Understand the complexities and nuances of the Bankruptcy Code to better advise clients and prepare for court.

By Diane Davis

A debtor who failed to disclose a prior lawsuit settlement and ownership of a clothing business in her Chapter 7 case can still get her debts wiped out, the U.S. Bankruptcy Court for the Middle District of Alabama held ( Jacobs v. Carroll (In re Carroll) , 2017 BL 285852, Bankr. M.D. Ala., 17-10004-DHW, 8/15/17 ).

Ina C. Carroll’s misstatements and omissions in her bankruptcy filing weren’t done with fraudulent intent, Judge Dwight H. Williams, Jr. wrote Aug. 15.

The court found that Carroll’s untruths or “white lies” resulted in little, if any, harm to her bankruptcy estate. There was little adverse effect on the trustee’s administration of the bankruptcy estate, the court said.

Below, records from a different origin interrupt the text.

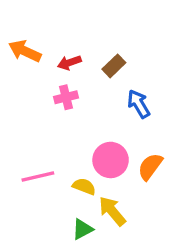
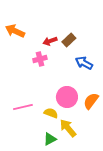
red arrow: (69, 63) -> (50, 41), moved
blue arrow: (139, 104) -> (84, 63), turned -30

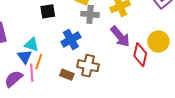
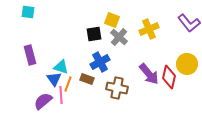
black square: (48, 11) -> (94, 34), moved
gray cross: (90, 14) -> (119, 37), turned 36
purple arrow: (120, 36) -> (149, 74), moved
brown rectangle: (67, 75) -> (87, 79), moved

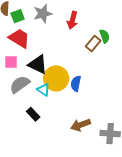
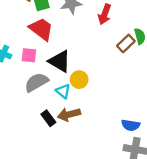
yellow circle: (56, 78) -> (79, 80), size x0.6
blue semicircle: (76, 84) -> (131, 125), moved, turned -98
brown arrow: (81, 125) -> (69, 114), moved

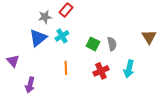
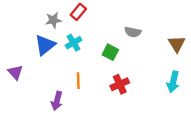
gray semicircle: (112, 44) -> (133, 32), moved, turned 112
cyan arrow: (129, 69) -> (173, 82), moved
purple arrow: (30, 85) -> (57, 101), moved

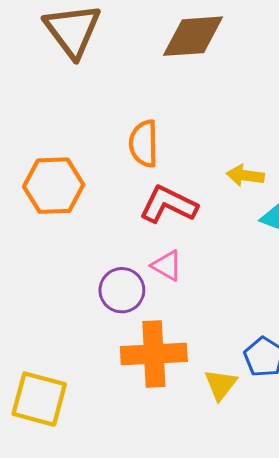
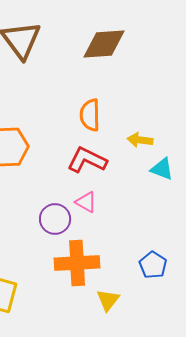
orange semicircle: (144, 144) -> (90, 115), moved
yellow triangle: (221, 385) -> (108, 300), moved

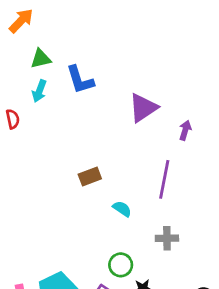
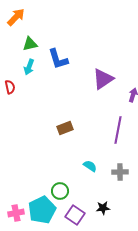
cyan semicircle: (122, 209) -> (90, 166), moved
green circle: (121, 265) -> (60, 191), moved

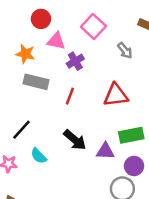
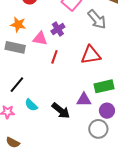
pink triangle: (56, 41) -> (40, 38), moved
gray arrow: (125, 51) -> (97, 19), size x1.5
gray rectangle: (36, 82) -> (15, 47), moved
black arrow: (75, 140) -> (61, 111), moved

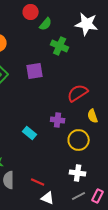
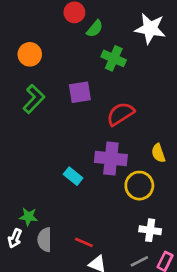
red semicircle: (78, 93) -> (120, 114), moved
purple cross: (58, 120) -> (111, 158), size x1.6
white cross: (78, 173) -> (150, 230), moved

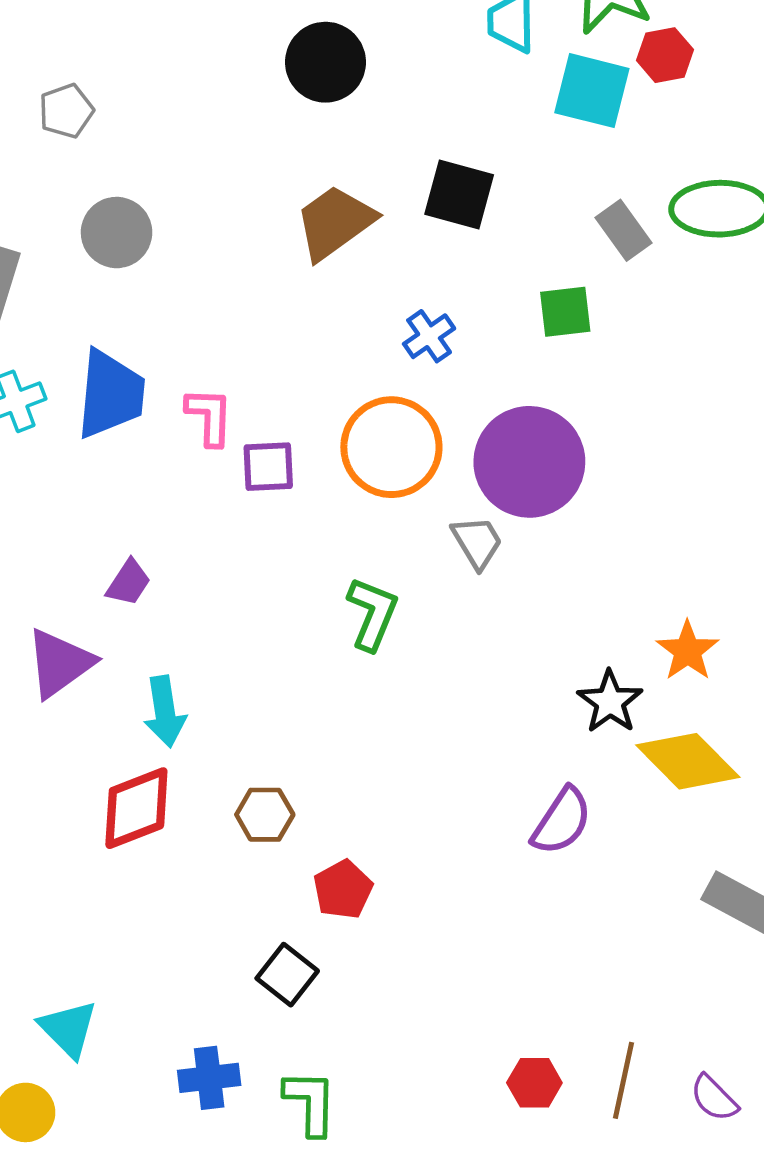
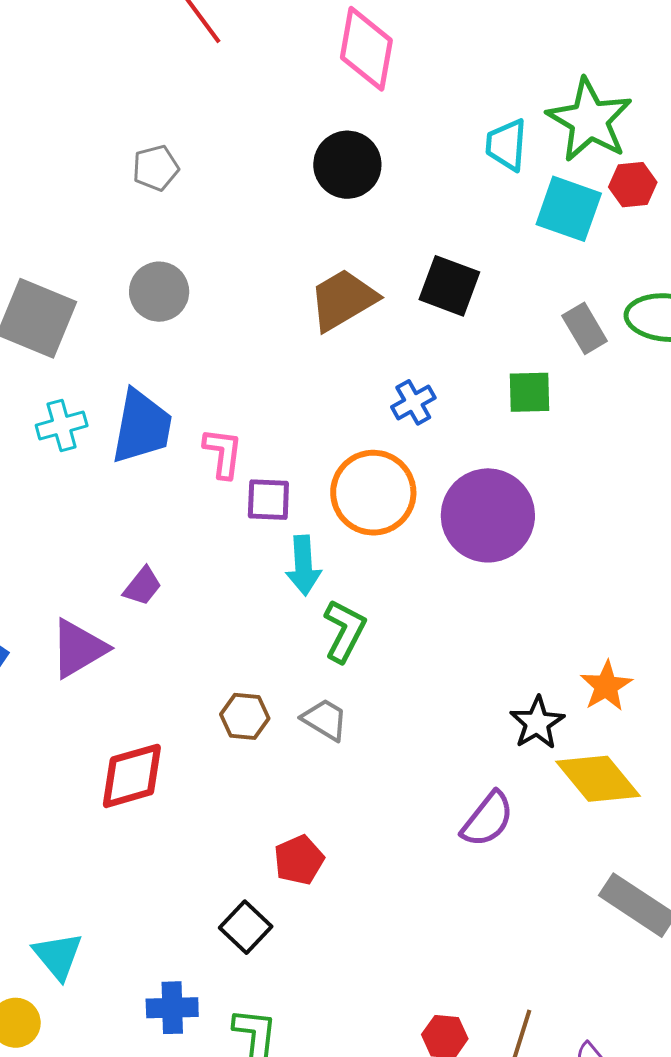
gray pentagon: (66, 111) -> (156, 168), moved
gray trapezoid: (477, 542) -> (325, 720), moved, turned -33
cyan arrow: (165, 712) -> (304, 565), moved
brown hexagon: (265, 815) -> (245, 716), moved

Bankruptcy Code Section 727(a)(4) grants a debtor a discharge unless they knowingly and fraudulently, in or in connection with the case, made a false oath or account.

Exceptions to discharge are construed liberally in favor of the debtor, the court said.

When Carroll filed Chapter 7, she failed to disclose on her bankruptcy schedules that in the prior year she received $7,500 from a lawsuit settlement and made four transfers. She paid $1,500 to her daughter, $500 to her father, $1,000 to her grandson, and $750 to church as her tithe.

Carroll also operated a small clothing business the year before filing and had gross sales of $1,300.

Later, she told the trustee at the meeting of creditors about the settlement and clothing store, and filed amended schedules to reflect this information.

Her “white lies” resulted in little, if any, harm to the bankruptcy estate because the business had been nonoperational for three months prior to bankruptcy and there were no remaining assets, the court said.

In addition, her “meager settlement” proceeds were completely disbursed as of the time of bankruptcy and had no effect on the estate, the court said. Even the trustee found these amounts so small that he hadn’t filed any actions to avoid these transfers, the court said.

There was also a lack of fraudulent intent regarding the omissions in the bankruptcy schedules, the court said.

The Valenzuela Law Firm, LLC, Ozark, Ala., represented Carroll; Trustee William C. Carn III, Dothan, Ala., represented himself.